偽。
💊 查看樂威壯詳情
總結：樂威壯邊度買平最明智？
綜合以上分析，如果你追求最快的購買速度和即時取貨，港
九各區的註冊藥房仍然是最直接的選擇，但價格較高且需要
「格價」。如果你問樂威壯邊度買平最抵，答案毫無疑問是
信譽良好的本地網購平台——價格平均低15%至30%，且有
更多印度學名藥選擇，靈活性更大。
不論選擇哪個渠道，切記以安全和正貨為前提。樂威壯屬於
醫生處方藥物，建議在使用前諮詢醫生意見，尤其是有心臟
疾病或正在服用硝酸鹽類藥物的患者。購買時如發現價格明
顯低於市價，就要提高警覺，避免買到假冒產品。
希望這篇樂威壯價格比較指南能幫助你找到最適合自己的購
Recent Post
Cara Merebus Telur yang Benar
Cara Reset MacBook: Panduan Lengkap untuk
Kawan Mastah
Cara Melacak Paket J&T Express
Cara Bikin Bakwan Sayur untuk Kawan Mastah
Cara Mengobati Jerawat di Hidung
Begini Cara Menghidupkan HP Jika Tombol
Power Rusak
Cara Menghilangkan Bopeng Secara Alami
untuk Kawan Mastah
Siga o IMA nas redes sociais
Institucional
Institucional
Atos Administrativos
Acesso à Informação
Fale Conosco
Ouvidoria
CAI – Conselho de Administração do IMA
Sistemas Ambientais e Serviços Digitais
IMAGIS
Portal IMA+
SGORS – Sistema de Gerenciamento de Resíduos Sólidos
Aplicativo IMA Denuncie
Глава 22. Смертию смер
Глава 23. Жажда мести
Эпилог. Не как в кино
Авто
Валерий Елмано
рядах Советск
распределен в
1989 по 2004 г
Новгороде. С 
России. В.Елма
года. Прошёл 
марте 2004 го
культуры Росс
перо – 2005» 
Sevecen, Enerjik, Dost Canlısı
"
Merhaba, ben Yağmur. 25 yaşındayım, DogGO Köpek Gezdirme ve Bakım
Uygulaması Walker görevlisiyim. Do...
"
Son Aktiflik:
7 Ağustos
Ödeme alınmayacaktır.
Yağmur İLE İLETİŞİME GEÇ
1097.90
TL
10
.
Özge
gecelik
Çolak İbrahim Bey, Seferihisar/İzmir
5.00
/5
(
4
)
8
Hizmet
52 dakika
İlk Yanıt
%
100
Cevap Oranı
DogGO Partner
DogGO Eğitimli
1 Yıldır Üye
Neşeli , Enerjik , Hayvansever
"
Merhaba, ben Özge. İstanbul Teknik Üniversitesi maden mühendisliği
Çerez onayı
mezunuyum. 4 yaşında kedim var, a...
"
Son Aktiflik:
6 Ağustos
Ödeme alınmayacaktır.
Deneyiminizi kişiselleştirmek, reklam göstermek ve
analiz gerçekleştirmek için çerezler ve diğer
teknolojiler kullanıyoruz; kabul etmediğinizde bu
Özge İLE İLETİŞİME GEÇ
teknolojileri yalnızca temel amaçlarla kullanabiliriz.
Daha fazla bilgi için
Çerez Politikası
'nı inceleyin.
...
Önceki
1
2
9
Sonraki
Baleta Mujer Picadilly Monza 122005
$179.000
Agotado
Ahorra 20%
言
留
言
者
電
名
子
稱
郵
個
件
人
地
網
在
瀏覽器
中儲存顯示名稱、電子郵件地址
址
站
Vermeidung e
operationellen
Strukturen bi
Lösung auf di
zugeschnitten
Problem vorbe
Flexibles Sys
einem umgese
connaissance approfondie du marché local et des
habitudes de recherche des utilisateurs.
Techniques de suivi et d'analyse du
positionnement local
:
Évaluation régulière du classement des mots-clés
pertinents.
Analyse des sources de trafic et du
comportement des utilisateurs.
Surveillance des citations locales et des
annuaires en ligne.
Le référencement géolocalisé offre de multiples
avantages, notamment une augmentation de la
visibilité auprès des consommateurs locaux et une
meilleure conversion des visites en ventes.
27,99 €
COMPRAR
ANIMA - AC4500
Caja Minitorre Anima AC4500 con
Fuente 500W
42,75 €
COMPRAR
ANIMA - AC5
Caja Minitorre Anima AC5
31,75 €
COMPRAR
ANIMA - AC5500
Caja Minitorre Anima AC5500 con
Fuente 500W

============

Type out the whole listing once more, exactly as written.

Exercise answer =>
偽。
💊 查看樂威壯詳情
總結：樂威壯邊度買平最明智？
綜合以上分析，如果你追求最快的購買速度和即時取貨，港
九各區的註冊藥房仍然是最直接的選擇，但價格較高且需要
「格價」。如果你問樂威壯邊度買平最抵，答案毫無疑問是
信譽良好的本地網購平台——價格平均低15%至30%，且有
更多印度學名藥選擇，靈活性更大。
不論選擇哪個渠道，切記以安全和正貨為前提。樂威壯屬於
醫生處方藥物，建議在使用前諮詢醫生意見，尤其是有心臟
疾病或正在服用硝酸鹽類藥物的患者。購買時如發現價格明
顯低於市價，就要提高警覺，避免買到假冒產品。
希望這篇樂威壯價格比較指南能幫助你找到最適合自己的購
Recent Post
Cara Merebus Telur yang Benar
Cara Reset MacBook: Panduan Lengkap untuk
Kawan Mastah
Cara Melacak Paket J&T Express
Cara Bikin Bakwan Sayur untuk Kawan Mastah
Cara Mengobati Jerawat di Hidung
Begini Cara Menghidupkan HP Jika Tombol
Power Rusak
Cara Menghilangkan Bopeng Secara Alami
untuk Kawan Mastah
Siga o IMA nas redes sociais
Institucional
Institucional
Atos Administrativos
Acesso à Informação
Fale Conosco
Ouvidoria
CAI – Conselho de Administração do IMA
Sistemas Ambientais e Serviços Digitais
IMAGIS
Portal IMA+
SGORS – Sistema de Gerenciamento de Resíduos Sólidos
Aplicativo IMA Denuncie
Глава 22. Смертию смер
Глава 23. Жажда мести
Эпилог. Не как в кино
Авто
Валерий Елмано
рядах Советск
распределен в
1989 по 2004 г
Новгороде. С 
России. В.Елма
года. Прошёл 
марте 2004 го
культуры Росс
перо – 2005» 
Sevecen, Enerjik, Dost Canlısı
"
Merhaba, ben Yağmur. 25 yaşındayım, DogGO Köpek Gezdirme ve Bakım
Uygulaması Walker görevlisiyim. Do...
"
Son Aktiflik:
7 Ağustos
Ödeme alınmayacaktır.
Yağmur İLE İLETİŞİME GEÇ
1097.90
TL
10
.
Özge
gecelik
Çolak İbrahim Bey, Seferihisar/İzmir
5.00
/5
(
4
)
8
Hizmet
52 dakika
İlk Yanıt
%
100
Cevap Oranı
DogGO Partner
DogGO Eğitimli
1 Yıldır Üye
Neşeli , Enerjik , Hayvansever
"
Merhaba, ben Özge. İstanbul Teknik Üniversitesi maden mühendisliği
Çerez onayı
mezunuyum. 4 yaşında kedim var, a...
"
Son Aktiflik:
6 Ağustos
Ödeme alınmayacaktır.
Deneyiminizi kişiselleştirmek, reklam göstermek ve
analiz gerçekleştirmek için çerezler ve diğer
teknolojiler kullanıyoruz; kabul etmediğinizde bu
Özge İLE İLETİŞİME GEÇ
teknolojileri yalnızca temel amaçlarla kullanabiliriz.
Daha fazla bilgi için
Çerez Politikası
'nı inceleyin.
...
Önceki
1
2
9
Sonraki
Baleta Mujer Picadilly Monza 122005
$179.000
Agotado
Ahorra 20%
言
留
言
者
電
名
子
稱
郵
個
件
人
地
網
在
瀏覽器
中儲存顯示名稱、電子郵件地址
址
站
Vermeidung e
operationellen
Strukturen bi
Lösung auf di
zugeschnitten
Problem vorbe
Flexibles Sys
einem umgese
connaissance approfondie du marché local et des
habitudes de recherche des utilisateurs.
Techniques de suivi et d'analyse du
positionnement local
:
Évaluation régulière du classement des mots-clés
pertinents.
Analyse des sources de trafic et du
comportement des utilisateurs.
Surveillance des citations locales et des
annuaires en ligne.
Le référencement géolocalisé offre de multiples
avantages, notamment une augmentation de la
visibilité auprès des consommateurs locaux et une
meilleure conversion des visites en ventes.
27,99 €
COMPRAR
ANIMA - AC4500
Caja Minitorre Anima AC4500 con
Fuente 500W
42,75 €
COMPRAR
ANIMA - AC5
Caja Minitorre Anima AC5
31,75 €
COMPRAR
ANIMA - AC5500
Caja Minitorre Anima AC5500 con
Fuente 500W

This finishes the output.